# The silly stuff thread



## Clairvoyance Enough (Jul 25, 2014)

I'm trying to get more into lieder so I spent some time with Mahler's Kindertotenlieder. I was in the mood for some more dark, heartbreaking kind of stuff and I remembered seeing some praise for the songs of Charles Ives, so I tried one at random.






lol.

What are your favorite quirky or silly pieces?


----------



## Manxfeeder (Oct 19, 2010)

I've never heard that Ives piece. That is pretty quirky.

I'm partial to PDQ Bach for silly pieces. Like his 1712 Overture.


----------



## EdwardBast (Nov 25, 2013)

I find Zappa's _Dog Breath Variations_ (a "serious" classical work) irrepressibly optimistic and silly. Never find it less than uplifting:






Okay, have to add the encore piece, G-Spot Tornado. The dancing is priceless. That is one strong woman!:


----------



## Selby (Nov 17, 2012)

I really like Susan Graham's recording of the songs of Charles Ives (with Aimard).

Thoreau:





Early spoken word at it's finest.

Ann Street:





Super quirky.


----------



## Autocrat (Nov 14, 2014)

The Hoffnung Music Festivals. I just can't source any of the recordings these days so I'm left remembering LPs played in my youth.
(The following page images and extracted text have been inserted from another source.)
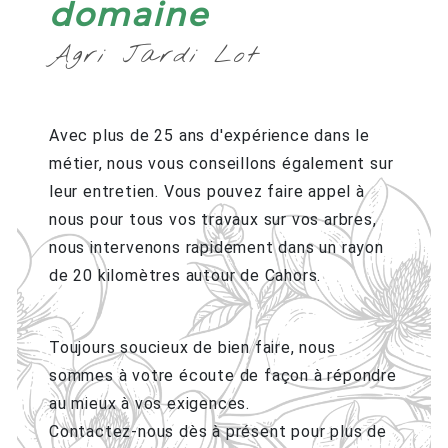
domaine
Agri Jardi Lot
Avec plus de 25 ans d'expérience dans le
métier, nous vous conseillons également sur
leur entretien. Vous pouvez faire appel à
nous pour tous vos travaux sur vos arbres,
nous intervenons rapidement dans un rayon
de 20 kilomètres autour de Cahors.
Toujours soucieux de bien faire, nous
sommes à votre écoute de façon à répondre
au mieux à vos exigences.
Contactez-nous dès à présent pour plus de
Edit: Just found all of it on Spotify. Awesome.


----------



## norman bates (Aug 18, 2010)

Nicolas Slonimsky - Children cry for Castoria


----------



## Kathrin (May 29, 2015)

I would like to mention pieces by Eric Saitie here.


----------



## Albert7 (Nov 16, 2014)

Okay but maybe not.


----------



## Huilunsoittaja (Apr 6, 2010)

Dohnanyi's Variations on a Nursery Rhyme for piano and orchestra. He subtitled it "For the amusement of humorous people and the annoyance of others." Dohnanyi pulls out all stops for that one, quite a joke. Especially the big bass drum hit right before the Theme begins. :lol:


----------